> [THE TASK]: Should an entry include a picture, omit the picture and still repeat everything else exactly.

-=-=-=-=-

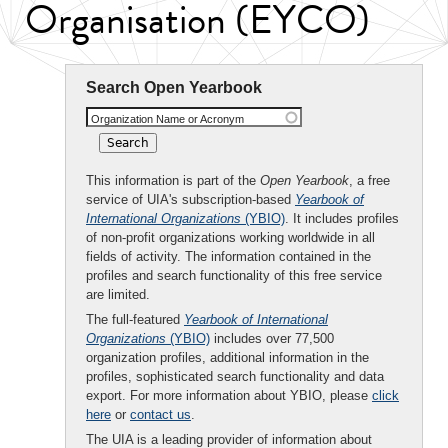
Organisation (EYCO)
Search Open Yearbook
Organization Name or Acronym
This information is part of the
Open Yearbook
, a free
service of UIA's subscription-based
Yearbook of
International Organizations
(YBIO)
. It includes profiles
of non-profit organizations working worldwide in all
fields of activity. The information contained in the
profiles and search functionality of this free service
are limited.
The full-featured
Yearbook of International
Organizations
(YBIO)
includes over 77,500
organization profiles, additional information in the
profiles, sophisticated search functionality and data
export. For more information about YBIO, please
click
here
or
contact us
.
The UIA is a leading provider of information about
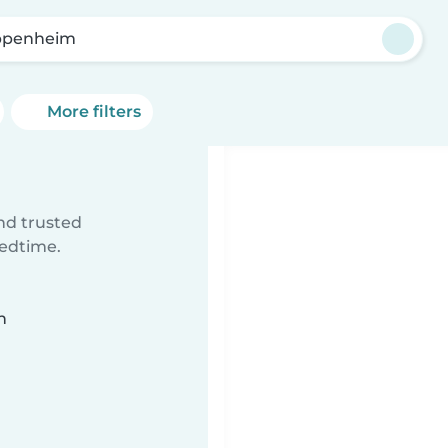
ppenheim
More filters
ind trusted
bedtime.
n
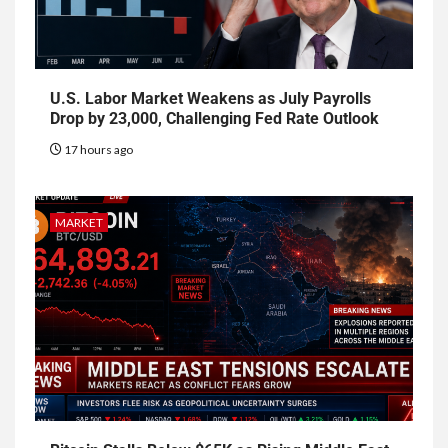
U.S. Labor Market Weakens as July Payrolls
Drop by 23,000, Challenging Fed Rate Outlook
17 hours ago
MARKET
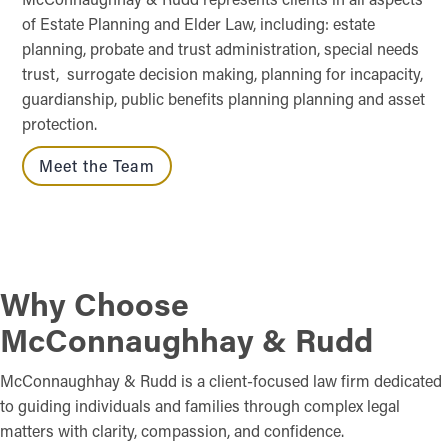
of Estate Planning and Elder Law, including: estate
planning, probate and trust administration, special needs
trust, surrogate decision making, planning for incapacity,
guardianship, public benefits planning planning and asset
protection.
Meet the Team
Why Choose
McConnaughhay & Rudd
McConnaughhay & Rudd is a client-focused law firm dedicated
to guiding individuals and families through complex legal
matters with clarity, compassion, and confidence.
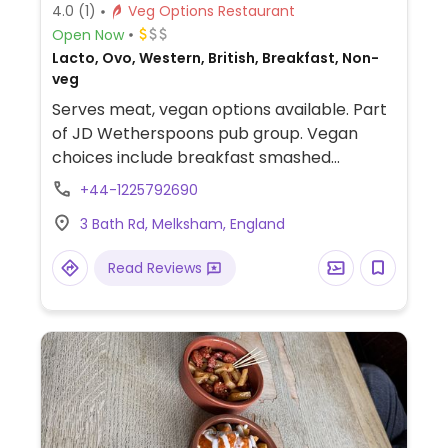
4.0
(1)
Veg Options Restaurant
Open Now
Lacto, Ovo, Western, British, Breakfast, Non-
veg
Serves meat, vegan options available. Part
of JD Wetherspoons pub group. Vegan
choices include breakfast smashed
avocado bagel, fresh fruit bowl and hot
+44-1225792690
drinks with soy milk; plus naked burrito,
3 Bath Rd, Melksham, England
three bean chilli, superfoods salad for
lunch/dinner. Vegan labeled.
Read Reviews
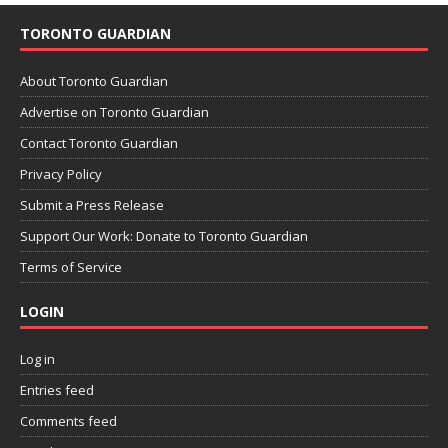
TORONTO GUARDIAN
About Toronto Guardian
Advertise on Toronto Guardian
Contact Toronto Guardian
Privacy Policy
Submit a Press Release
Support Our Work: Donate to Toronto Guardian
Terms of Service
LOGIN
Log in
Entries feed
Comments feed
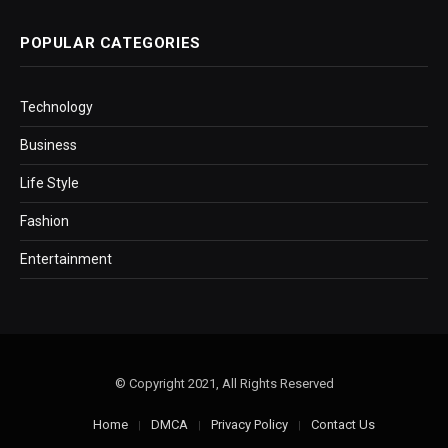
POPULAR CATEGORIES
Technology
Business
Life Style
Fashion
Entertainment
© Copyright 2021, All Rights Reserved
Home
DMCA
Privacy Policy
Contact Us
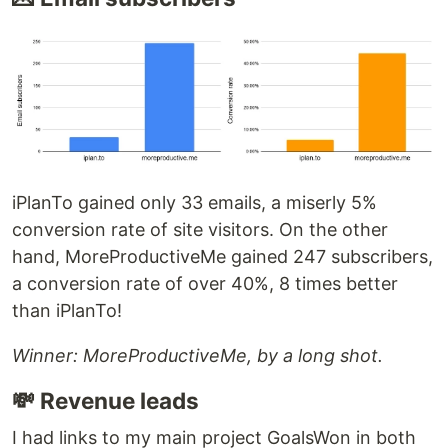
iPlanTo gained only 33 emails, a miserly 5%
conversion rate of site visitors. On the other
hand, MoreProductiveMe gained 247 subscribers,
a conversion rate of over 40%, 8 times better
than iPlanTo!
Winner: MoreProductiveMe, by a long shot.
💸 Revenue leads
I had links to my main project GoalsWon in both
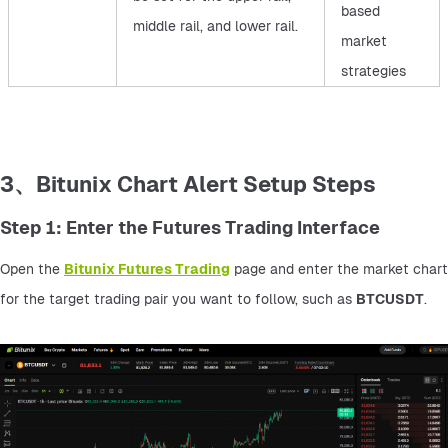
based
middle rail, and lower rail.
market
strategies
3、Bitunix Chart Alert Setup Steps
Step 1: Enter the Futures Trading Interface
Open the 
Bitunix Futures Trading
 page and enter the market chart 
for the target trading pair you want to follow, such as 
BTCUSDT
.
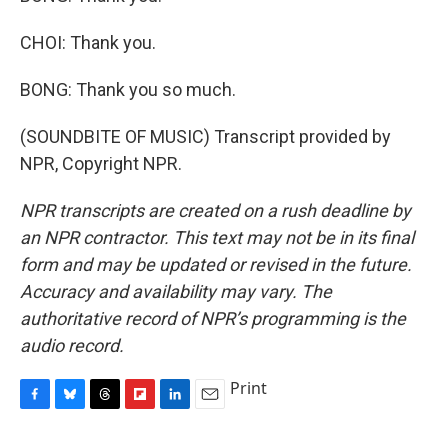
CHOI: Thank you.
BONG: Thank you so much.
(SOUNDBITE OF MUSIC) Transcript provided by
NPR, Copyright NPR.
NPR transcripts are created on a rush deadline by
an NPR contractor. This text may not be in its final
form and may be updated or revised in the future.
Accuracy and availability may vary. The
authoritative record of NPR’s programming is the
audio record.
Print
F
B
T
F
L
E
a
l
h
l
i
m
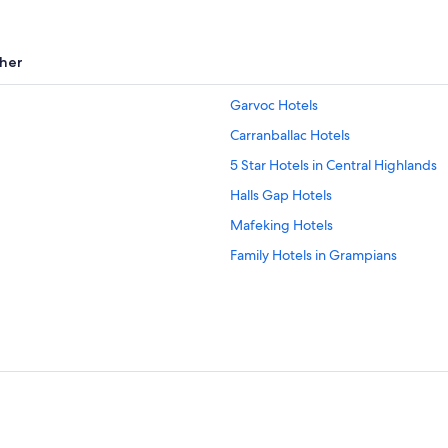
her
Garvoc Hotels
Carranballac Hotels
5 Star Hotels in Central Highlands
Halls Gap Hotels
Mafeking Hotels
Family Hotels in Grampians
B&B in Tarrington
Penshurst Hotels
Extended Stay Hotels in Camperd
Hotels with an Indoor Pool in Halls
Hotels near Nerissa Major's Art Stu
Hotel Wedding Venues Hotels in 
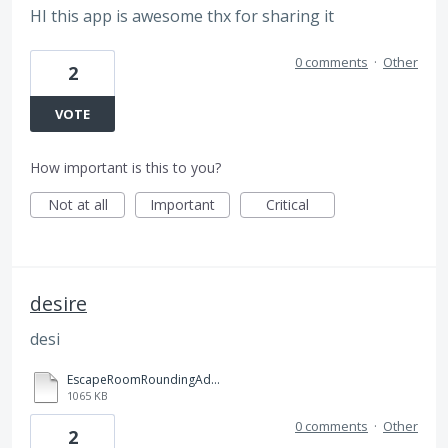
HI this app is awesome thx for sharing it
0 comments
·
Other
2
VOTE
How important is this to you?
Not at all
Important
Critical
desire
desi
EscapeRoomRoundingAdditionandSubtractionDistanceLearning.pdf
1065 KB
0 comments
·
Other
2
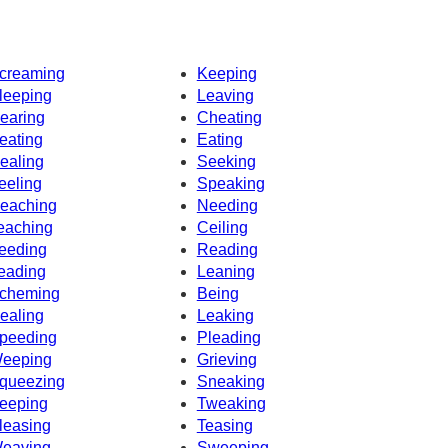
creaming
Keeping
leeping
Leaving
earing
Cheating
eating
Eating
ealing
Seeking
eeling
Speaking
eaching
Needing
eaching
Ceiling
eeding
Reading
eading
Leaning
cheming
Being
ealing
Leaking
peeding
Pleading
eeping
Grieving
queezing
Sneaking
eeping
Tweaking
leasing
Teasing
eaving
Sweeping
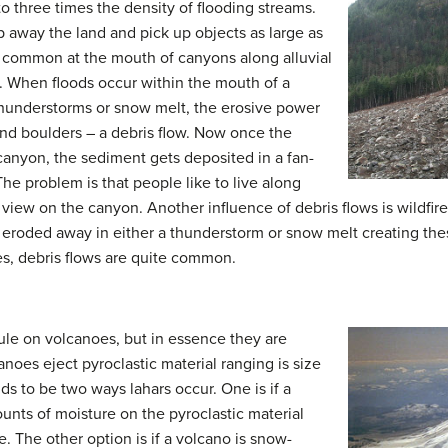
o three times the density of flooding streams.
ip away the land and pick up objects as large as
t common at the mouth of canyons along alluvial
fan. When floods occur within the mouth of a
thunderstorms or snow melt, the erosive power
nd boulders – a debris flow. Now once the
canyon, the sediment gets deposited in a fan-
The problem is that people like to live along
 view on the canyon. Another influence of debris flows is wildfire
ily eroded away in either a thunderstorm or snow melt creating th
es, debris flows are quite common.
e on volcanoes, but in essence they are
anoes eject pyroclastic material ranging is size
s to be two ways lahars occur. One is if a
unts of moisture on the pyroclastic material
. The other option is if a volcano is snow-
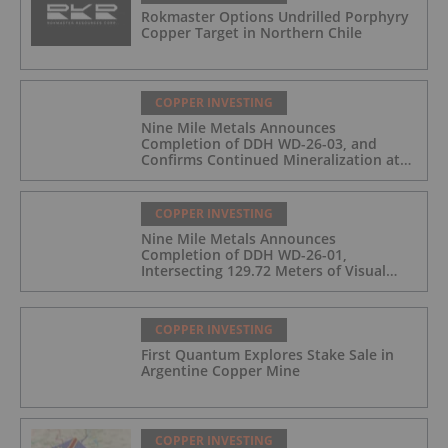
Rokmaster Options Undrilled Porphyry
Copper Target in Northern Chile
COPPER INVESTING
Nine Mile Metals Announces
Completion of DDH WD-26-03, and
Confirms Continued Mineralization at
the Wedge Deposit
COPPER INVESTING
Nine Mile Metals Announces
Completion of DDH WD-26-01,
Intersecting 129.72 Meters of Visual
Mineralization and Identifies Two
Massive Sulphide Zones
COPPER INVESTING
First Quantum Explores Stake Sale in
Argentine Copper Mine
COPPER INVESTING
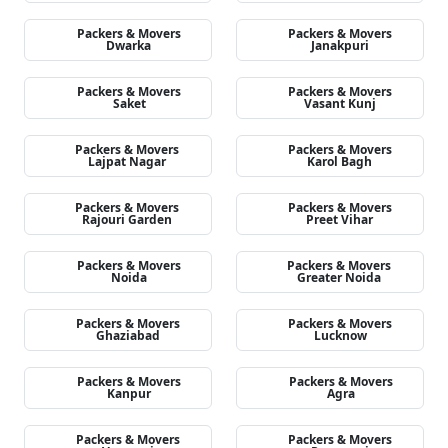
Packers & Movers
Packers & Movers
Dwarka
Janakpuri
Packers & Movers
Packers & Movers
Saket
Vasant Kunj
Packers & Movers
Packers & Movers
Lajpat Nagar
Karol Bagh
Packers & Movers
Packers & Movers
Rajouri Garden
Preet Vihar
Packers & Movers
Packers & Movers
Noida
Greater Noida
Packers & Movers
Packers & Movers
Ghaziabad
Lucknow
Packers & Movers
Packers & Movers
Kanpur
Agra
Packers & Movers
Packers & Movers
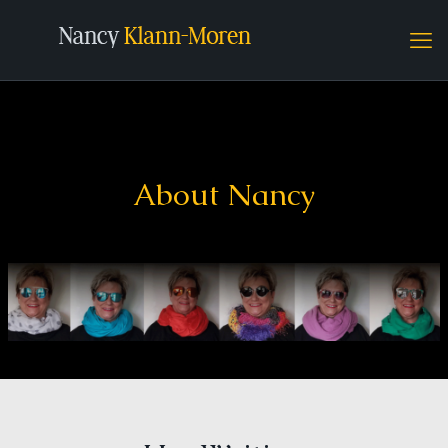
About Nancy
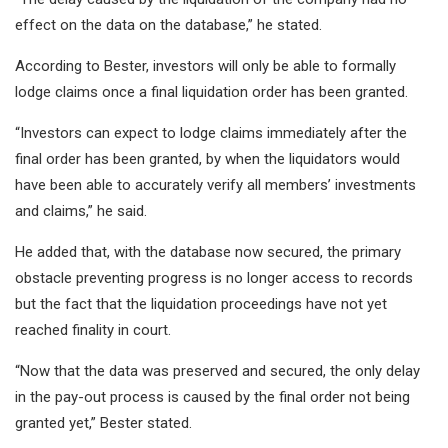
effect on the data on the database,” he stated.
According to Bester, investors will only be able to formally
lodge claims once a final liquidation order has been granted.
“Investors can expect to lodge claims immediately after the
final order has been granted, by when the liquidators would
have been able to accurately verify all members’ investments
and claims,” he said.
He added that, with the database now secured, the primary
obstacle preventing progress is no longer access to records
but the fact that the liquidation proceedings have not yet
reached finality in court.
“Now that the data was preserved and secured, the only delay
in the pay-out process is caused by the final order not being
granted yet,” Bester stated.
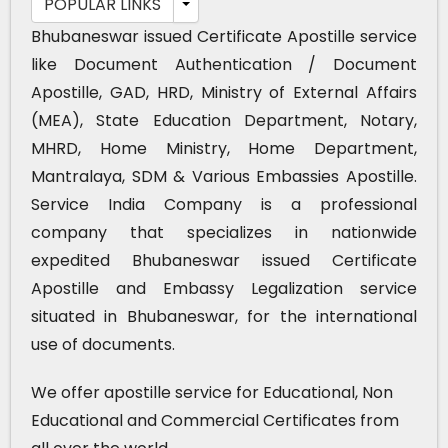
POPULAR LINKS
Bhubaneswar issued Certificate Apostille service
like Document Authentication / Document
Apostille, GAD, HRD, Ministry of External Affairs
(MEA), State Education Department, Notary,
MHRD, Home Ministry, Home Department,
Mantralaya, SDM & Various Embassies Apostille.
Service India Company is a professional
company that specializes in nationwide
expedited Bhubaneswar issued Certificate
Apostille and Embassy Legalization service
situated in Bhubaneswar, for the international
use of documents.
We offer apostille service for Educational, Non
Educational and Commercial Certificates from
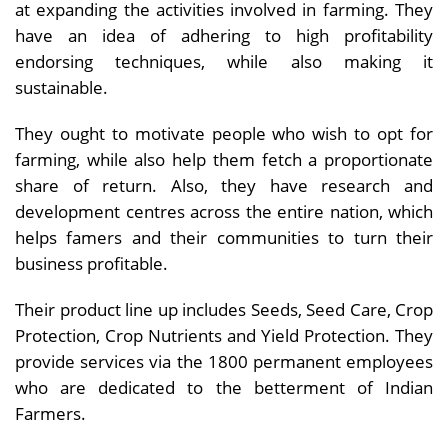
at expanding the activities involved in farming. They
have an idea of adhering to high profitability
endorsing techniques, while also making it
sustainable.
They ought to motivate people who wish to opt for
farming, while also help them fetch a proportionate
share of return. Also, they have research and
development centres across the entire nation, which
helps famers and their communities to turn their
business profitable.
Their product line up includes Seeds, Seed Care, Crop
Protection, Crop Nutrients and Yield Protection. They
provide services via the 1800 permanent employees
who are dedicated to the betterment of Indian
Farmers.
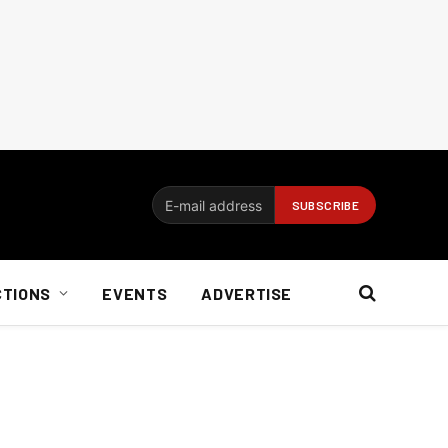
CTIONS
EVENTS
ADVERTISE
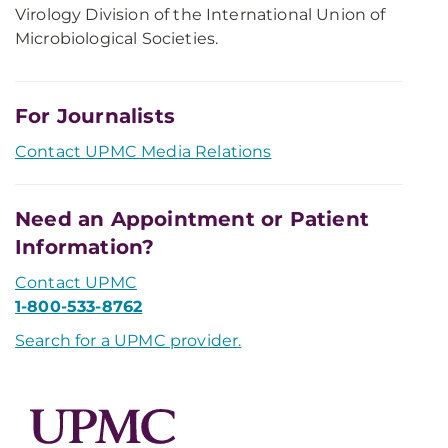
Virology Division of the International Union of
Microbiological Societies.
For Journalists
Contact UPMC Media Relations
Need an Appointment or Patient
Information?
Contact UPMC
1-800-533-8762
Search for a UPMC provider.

-=-=-=-=-

> [EXERCISE ANSWER]:
Organisation (EYCO)
Search Open Yearbook
Organization Name or Acronym
This information is part of the
Open Yearbook
, a free
service of UIA's subscription-based
Yearbook of
International Organizations
(YBIO)
. It includes profiles
of non-profit organizations working worldwide in all
fields of activity. The information contained in the
profiles and search functionality of this free service
are limited.
The full-featured
Yearbook of International
Organizations
(YBIO)
includes over 77,500
organization profiles, additional information in the
profiles, sophisticated search functionality and data
export. For more information about YBIO, please
click
here
or
contact us
.
The UIA is a leading provider of information about
ppenheim
More filters
ind trusted
bedtime.
n
U.S. Labor Market Weakens as July Payrolls
Drop by 23,000, Challenging Fed Rate Outlook
17 hours ago
MARKET
of Estate Planning and Elder Law, including: estate
planning, probate and trust administration, special needs
trust, surrogate decision making, planning for incapacity,
guardianship, public benefits planning planning and asset
protection.
Meet the Team
Why Choose
McConnaughhay & Rudd
McConnaughhay & Rudd is a client-focused law firm dedicated
to guiding individuals and families through complex legal
matters with clarity, compassion, and confidence.
4.0
(1)
Veg Options Restaurant
Open Now
Lacto, Ovo, Western, British, Breakfast, Non-
veg
Serves meat, vegan options available. Part
of JD Wetherspoons pub group. Vegan
choices include breakfast smashed
avocado bagel, fresh fruit bowl and hot
+44-1225792690
drinks with soy milk; plus naked burrito,
3 Bath Rd, Melksham, England
three bean chilli, superfoods salad for
lunch/dinner. Vegan labeled.
Read Reviews
TORONTO GUARDIAN
About Toronto Guardian
Advertise on Toronto Guardian
Contact Toronto Guardian
Privacy Policy
Submit a Press Release
Support Our Work: Donate to Toronto Guardian
Terms of Service
LOGIN
Log in
Entries feed
Comments feed
POPULAR CATEGORIES
Technology
Business
Life Style
Fashion
Entertainment
© Copyright 2021, All Rights Reserved
Home
DMCA
Privacy Policy
Contact Us
iPlanTo gained only 33 emails, a miserly 5%
conversion rate of site visitors. On the other
hand, MoreProductiveMe gained 247 subscribers,
a conversion rate of over 40%, 8 times better
than iPlanTo!
Winner: MoreProductiveMe, by a long shot.
💸 Revenue leads
I had links to my main project GoalsWon in both
based
middle rail, and lower rail.
market
strategies
3、Bitunix Chart Alert Setup Steps
Step 1: Enter the Futures Trading Interface
Open the 
Bitunix Futures Trading
 page and enter the market chart 
for the target trading pair you want to follow, such as 
BTCUSDT
.
CHOI: Thank you.
BONG: Thank you so much.
(SOUNDBITE OF MUSIC) Transcript provided by
NPR, Copyright NPR.
NPR transcripts are created on a rush deadline by
an NPR contractor. This text may not be in its final
form and may be updated or revised in the future.
Accuracy and availability may vary. The
authoritative record of NPR’s programming is the
audio record.
Print
F
B
T
F
L
E
a
l
h
l
i
m
her
Garvoc Hotels
Carranballac Hotels
5 Star Hotels in Central Highlands
Halls Gap Hotels
Mafeking Hotels
Family Hotels in Grampians
B&B in Tarrington
Penshurst Hotels
Extended Stay Hotels in Camperd
Hotels with an Indoor Pool in Halls
Hotels near Nerissa Major's Art Stu
Hotel Wedding Venues Hotels in 
HI this app is awesome thx for sharing it
0 comments
·
Other
2
VOTE
How important is this to you?
Not at all
Important
Critical
desire
desi
EscapeRoomRoundingAdditionandSubtractionDistanceLearning.pdf
1065 KB
0 comments
·
Other
2
creaming
Keeping
leeping
Leaving
earing
Cheating
eating
Eating
ealing
Seeking
eeling
Speaking
eaching
Needing
eaching
Ceiling
eeding
Reading
eading
Leaning
cheming
Being
ealing
Leaking
peeding
Pleading
eeping
Grieving
queezing
Sneaking
eeping
Tweaking
leasing
Teasing
eaving
Sweeping
o three times the density of flooding streams.
ip away the land and pick up objects as large as
t common at the mouth of canyons along alluvial
fan. When floods occur within the mouth of a
thunderstorms or snow melt, the erosive power
nd boulders – a debris flow. Now once the
canyon, the sediment gets deposited in a fan-
The problem is that people like to live along
 view on the canyon. Another influence of debris flows is wildfire
ily eroded away in either a thunderstorm or snow melt creating th
es, debris flows are quite common.
e on volcanoes, but in essence they are
anoes eject pyroclastic material ranging is size
s to be two ways lahars occur. One is if a
unts of moisture on the pyroclastic material
. The other option is if a volcano is snow-
Rokmaster Options Undrilled Porphyry
Copper Target in Northern Chile
COPPER INVESTING
Nine Mile Metals Announces
Completion of DDH WD-26-03, and
Confirms Continued Mineralization at
the Wedge Deposit
COPPER INVESTING
Nine Mile Metals Announces
Completion of DDH WD-26-01,
Intersecting 129.72 Meters of Visual
Mineralization and Identifies Two
Massive Sulphide Zones
COPPER INVESTING
First Quantum Explores Stake Sale in
Argentine Copper Mine
COPPER INVESTING
Packers & Movers
Packers & Movers
Dwarka
Janakpuri
Packers & Movers
Packers & Movers
Saket
Vasant Kunj
Packers & Movers
Packers & Movers
Lajpat Nagar
Karol Bagh
Packers & Movers
Packers & Movers
Rajouri Garden
Preet Vihar
Packers & Movers
Packers & Movers
Noida
Greater Noida
Packers & Movers
Packers & Movers
Ghaziabad
Lucknow
Packers & Movers
Packers & Movers
Kanpur
Agra
Packers & Movers
Packers & Movers
About Nancy
effect on the data on the database,” he stated.
According to Bester, investors will only be able to formally
lodge claims once a final liquidation order has been granted.
“Investors can expect to lodge claims immediately after the
final order has been granted, by when the liquidators would
have been able to accurately verify all members’ investments
and claims,” he said.
He added that, with the database now secured, the primary
obstacle preventing progress is no longer access to records
but the fact that the liquidation proceedings have not yet
reached finality in court.
“Now that the data was preserved and secured, the only delay
in the pay-out process is caused by the final order not being
granted yet,” Bester stated.
POPULAR LINKS
Bhubaneswar issued Certificate Apostille service
like Document Authentication / Document
Apostille, GAD, HRD, Ministry of External Affairs
(MEA), State Education Department, Notary,
MHRD, Home Ministry, Home Department,
Mantralaya, SDM & Various Embassies Apostille.
Service India Company is a professional
company that specializes in nationwide
expedited Bhubaneswar issued Certificate
Apostille and Embassy Legalization service
situated in Bhubaneswar, for the international
use of documents.
We offer apostille service for Educational, Non
Educational and Commercial Certificates from
at expanding the activities involved in farming. They
have an idea of adhering to high profitability
endorsing techniques, while also making it
sustainable.
They ought to motivate people who wish to opt for
farming, while also help them fetch a proportionate
share of return. Also, they have research and
development centres across the entire nation, which
helps famers and their communities to turn their
business profitable.
Their product line up includes Seeds, Seed Care, Crop
Protection, Crop Nutrients and Yield Protection. They
provide services via the 1800 permanent employees
who are dedicated to the betterment of Indian
Farmers.
CTIONS
EVENTS
ADVERTISE
Virology Division of the International Union of
Microbiological Societies.
For Journalists
Contact UPMC Media Relations
Need an Appointment or Patient
Information?
Contact UPMC
1-800-533-8762
Search for a UPMC provider.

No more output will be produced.